▸ **Data extract**:

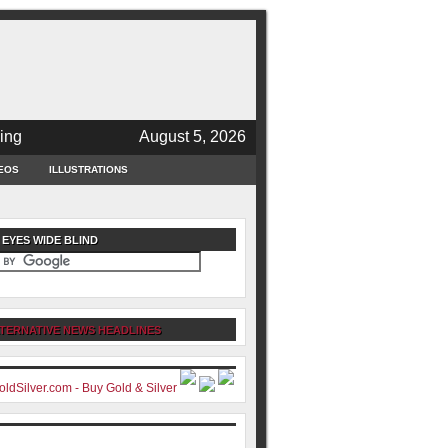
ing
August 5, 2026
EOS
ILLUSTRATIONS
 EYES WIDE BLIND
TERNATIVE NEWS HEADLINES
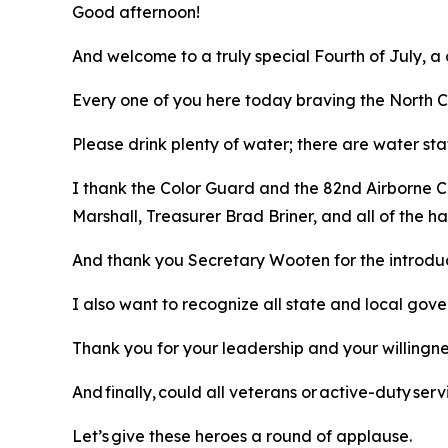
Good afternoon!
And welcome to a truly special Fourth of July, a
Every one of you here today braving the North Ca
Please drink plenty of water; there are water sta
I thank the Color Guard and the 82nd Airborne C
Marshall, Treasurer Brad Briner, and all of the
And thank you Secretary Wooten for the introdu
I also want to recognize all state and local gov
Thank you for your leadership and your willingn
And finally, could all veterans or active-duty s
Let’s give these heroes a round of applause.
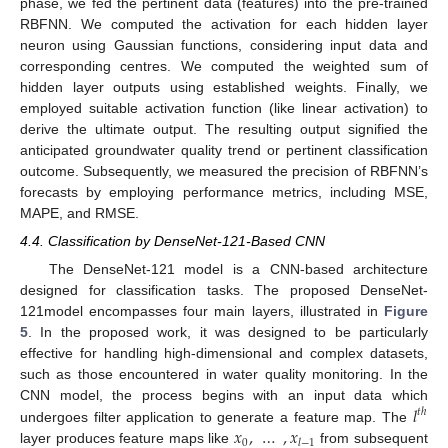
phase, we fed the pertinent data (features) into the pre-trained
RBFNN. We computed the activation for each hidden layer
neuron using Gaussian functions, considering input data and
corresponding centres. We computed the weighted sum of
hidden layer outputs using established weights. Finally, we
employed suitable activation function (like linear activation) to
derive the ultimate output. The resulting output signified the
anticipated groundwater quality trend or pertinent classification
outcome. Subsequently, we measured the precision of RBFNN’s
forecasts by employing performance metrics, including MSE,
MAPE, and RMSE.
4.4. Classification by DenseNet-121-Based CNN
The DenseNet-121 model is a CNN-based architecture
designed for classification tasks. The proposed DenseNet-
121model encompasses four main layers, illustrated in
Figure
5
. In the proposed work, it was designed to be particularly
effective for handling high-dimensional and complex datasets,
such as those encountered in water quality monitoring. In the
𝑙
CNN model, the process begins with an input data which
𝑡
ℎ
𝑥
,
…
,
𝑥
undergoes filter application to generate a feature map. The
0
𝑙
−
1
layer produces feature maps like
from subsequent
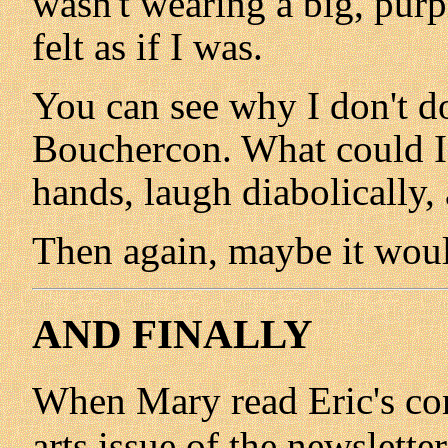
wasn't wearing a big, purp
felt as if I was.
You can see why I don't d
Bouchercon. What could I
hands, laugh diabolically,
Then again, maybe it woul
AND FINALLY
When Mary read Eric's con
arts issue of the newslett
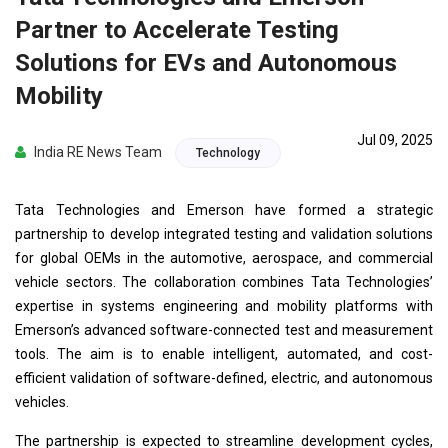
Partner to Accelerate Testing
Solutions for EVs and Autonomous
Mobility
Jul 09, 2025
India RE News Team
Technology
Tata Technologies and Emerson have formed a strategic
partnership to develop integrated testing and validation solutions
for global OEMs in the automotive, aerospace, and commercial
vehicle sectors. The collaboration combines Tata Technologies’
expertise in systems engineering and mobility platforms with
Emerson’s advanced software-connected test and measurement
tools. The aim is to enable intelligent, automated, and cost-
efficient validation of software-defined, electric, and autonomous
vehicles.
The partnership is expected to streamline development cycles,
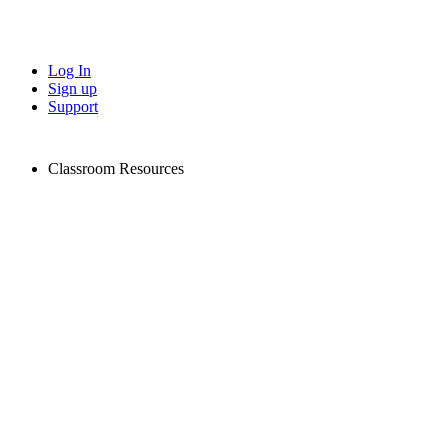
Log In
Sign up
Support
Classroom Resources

▸ **Exercise goal**: Take the line with "tools. The aim" and each line after it through the end of the material above, and reproduce them exactly, without the pictures.

▸ **Solution**:
tools. The aim is to enable intelligent, automated, and cost-
efficient validation of software-defined, electric, and autonomous
vehicles.
The partnership is expected to streamline development cycles,
Log In
Sign up
Support
Classroom Resources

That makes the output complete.